Aug 05, 10
Read from August 03 to 05, 2010
I loved this book but not necessarily the style of writing. I read it appropriately while staying in NYC with my 19 month old. It inspired me to do some things differently. One evening at a park/playground in central park, I sat down and let my son go off on his own. Although I didn't take my eyes off him, he was pretty far away. Not once was he scared, did he get hurt or did he lose track of where I was. He happily explored and interacted with other kids without me helicoptering and managing. A few adults approached him and I could almost read their lips "where is your mommy" and my barely speaking toddler would turn and point his chubby arm right at me and I could see his mouth say "mama". I would wave and Then they would go away. This proves two of ideas: 1. Strangers aren't bad (mostly) and 2. Other people will think you are nuts when you become a "free-ranger". But guess what? The kids will be all right, if not better for it.
My favorite parts of the book were the section on Halloween, walking (anywhere), playing (without supervision outside), and the part about strangers/abductions.

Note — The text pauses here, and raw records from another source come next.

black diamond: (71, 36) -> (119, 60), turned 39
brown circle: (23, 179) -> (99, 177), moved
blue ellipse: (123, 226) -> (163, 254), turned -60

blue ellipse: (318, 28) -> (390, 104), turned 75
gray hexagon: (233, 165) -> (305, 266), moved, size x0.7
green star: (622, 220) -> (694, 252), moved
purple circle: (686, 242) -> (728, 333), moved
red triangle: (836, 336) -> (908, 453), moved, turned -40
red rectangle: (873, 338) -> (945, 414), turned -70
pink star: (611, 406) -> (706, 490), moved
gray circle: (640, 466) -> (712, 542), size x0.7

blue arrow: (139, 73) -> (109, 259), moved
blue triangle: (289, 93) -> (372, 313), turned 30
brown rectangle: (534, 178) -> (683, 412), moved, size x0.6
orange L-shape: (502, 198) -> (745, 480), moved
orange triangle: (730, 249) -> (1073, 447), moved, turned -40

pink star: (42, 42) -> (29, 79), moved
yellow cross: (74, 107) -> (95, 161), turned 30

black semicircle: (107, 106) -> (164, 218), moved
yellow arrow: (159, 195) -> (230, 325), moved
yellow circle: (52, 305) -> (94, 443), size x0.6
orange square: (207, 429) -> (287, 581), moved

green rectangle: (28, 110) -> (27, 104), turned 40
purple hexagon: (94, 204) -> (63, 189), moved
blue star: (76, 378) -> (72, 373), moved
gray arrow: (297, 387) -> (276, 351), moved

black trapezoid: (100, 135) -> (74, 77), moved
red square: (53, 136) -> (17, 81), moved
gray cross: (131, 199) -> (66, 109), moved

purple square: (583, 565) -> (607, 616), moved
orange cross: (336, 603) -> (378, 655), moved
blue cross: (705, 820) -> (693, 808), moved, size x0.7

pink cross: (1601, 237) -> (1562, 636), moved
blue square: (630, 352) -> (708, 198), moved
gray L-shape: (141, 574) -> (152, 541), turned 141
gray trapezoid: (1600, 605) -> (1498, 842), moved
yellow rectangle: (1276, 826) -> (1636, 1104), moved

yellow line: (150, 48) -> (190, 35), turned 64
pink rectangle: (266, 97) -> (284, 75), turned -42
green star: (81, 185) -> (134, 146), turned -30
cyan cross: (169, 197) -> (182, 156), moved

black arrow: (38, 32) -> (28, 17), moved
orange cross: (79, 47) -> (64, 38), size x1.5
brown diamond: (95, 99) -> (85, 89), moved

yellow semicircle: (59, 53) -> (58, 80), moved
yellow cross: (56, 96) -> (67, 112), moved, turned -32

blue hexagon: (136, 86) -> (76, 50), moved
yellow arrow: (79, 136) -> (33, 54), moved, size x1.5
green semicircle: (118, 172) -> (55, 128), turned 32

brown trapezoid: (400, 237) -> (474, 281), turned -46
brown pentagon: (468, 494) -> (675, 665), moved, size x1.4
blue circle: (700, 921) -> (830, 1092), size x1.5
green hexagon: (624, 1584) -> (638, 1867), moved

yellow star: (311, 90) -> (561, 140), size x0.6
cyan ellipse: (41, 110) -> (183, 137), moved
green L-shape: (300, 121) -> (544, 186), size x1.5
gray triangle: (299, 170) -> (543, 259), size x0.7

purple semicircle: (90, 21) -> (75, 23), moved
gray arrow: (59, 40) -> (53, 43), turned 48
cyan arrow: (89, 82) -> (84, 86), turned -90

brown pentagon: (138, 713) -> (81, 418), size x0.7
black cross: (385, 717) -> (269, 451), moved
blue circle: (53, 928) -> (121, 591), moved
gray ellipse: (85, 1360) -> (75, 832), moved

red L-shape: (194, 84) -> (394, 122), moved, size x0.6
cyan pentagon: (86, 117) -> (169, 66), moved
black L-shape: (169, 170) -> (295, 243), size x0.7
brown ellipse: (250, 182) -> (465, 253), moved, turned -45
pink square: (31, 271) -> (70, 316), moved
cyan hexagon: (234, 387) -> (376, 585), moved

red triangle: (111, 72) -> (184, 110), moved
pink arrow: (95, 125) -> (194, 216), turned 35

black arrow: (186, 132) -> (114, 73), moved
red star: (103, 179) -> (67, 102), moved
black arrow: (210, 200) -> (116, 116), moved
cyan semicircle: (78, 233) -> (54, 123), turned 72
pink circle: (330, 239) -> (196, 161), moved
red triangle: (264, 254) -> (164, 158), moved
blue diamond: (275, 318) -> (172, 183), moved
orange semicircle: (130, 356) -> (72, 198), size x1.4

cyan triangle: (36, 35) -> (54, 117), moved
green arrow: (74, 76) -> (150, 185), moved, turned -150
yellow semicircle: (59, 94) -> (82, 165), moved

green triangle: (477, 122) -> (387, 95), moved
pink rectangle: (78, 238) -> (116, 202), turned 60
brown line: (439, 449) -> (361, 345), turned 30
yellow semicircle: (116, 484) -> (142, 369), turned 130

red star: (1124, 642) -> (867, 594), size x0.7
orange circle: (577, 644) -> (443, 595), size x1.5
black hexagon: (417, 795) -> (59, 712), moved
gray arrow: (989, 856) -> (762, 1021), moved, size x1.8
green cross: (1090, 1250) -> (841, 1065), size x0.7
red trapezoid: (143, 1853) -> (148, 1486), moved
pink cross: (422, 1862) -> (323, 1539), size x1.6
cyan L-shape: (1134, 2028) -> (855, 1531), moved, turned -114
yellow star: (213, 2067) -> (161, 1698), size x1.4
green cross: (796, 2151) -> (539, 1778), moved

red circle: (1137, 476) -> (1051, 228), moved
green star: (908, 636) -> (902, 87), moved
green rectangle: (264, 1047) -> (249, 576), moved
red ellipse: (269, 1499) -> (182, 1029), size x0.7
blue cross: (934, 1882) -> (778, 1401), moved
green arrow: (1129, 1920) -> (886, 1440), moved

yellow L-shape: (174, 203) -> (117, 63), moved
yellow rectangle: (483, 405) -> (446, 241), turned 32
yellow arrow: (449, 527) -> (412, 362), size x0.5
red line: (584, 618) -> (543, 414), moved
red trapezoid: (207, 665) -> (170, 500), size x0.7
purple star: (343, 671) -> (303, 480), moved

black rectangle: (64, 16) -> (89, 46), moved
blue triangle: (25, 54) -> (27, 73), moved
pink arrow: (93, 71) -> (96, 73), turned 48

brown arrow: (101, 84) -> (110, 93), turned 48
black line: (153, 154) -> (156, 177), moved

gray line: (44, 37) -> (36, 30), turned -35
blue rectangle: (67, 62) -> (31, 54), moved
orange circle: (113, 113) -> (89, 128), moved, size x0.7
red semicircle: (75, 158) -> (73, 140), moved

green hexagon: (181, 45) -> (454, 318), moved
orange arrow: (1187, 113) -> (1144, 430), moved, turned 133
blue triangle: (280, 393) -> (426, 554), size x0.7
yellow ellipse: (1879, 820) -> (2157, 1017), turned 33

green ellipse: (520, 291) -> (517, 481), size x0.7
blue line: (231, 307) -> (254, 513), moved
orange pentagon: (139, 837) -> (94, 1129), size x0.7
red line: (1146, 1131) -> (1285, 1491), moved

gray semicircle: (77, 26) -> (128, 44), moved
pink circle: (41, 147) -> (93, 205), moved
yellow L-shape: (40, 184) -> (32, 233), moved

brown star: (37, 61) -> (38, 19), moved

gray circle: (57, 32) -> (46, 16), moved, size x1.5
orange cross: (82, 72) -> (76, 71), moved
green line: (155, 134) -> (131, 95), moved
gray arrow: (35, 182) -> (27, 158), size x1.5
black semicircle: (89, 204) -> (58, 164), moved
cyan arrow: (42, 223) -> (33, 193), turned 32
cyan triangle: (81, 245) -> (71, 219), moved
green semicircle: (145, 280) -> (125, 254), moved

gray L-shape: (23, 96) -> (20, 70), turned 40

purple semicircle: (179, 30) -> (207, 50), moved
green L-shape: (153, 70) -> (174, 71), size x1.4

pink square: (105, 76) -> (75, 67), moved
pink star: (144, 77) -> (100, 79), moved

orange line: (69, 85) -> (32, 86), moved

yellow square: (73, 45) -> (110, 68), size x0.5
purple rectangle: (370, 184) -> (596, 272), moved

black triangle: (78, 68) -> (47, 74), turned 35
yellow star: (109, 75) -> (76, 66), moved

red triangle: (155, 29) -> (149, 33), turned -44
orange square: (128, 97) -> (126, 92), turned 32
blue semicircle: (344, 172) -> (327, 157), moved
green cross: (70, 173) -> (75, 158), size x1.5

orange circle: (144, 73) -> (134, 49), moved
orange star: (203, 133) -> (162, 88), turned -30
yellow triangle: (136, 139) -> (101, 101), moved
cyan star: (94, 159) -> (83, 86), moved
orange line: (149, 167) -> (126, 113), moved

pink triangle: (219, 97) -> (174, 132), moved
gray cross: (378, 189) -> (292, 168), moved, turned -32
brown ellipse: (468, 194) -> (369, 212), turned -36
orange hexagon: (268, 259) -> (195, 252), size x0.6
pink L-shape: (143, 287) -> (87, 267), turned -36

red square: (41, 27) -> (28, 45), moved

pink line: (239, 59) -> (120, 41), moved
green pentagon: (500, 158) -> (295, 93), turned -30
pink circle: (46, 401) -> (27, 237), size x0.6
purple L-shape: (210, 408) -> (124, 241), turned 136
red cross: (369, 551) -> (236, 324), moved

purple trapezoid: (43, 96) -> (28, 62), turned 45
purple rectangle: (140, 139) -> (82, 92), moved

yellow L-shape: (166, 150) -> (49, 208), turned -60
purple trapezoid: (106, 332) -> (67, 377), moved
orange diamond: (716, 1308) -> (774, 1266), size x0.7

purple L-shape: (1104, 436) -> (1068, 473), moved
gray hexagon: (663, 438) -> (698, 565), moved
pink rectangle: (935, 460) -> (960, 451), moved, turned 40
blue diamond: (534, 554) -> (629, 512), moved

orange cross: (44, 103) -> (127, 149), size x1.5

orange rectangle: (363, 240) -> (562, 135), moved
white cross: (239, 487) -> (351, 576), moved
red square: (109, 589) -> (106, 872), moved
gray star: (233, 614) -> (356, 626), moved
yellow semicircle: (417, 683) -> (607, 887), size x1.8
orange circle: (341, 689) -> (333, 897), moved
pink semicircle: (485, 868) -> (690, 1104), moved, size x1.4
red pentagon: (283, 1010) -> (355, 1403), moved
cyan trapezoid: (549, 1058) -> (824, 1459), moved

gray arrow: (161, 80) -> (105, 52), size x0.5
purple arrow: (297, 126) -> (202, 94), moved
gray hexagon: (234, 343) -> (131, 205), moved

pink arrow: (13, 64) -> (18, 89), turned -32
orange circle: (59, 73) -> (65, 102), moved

I feel like I was already on board with 95% of what she suggests before I read the book. I worry about a lot of things but I've always been a pretty laid back mom compared to my friends. I serve my son his food right on the table at restaurants (and if it falls on the ground it gets picked right back up and eaten), I didn't "spot" him around all the time when he was first learning to walk, I don't have a baby gate on my stairs.... I guess I just feel like I know my kid and his limits and what he's capable of. I know he us going to run over to the stairs but will pause at the top before attempting to go down. I let him have a lot of freedom and I think he is smarter, more independent and confident because of it.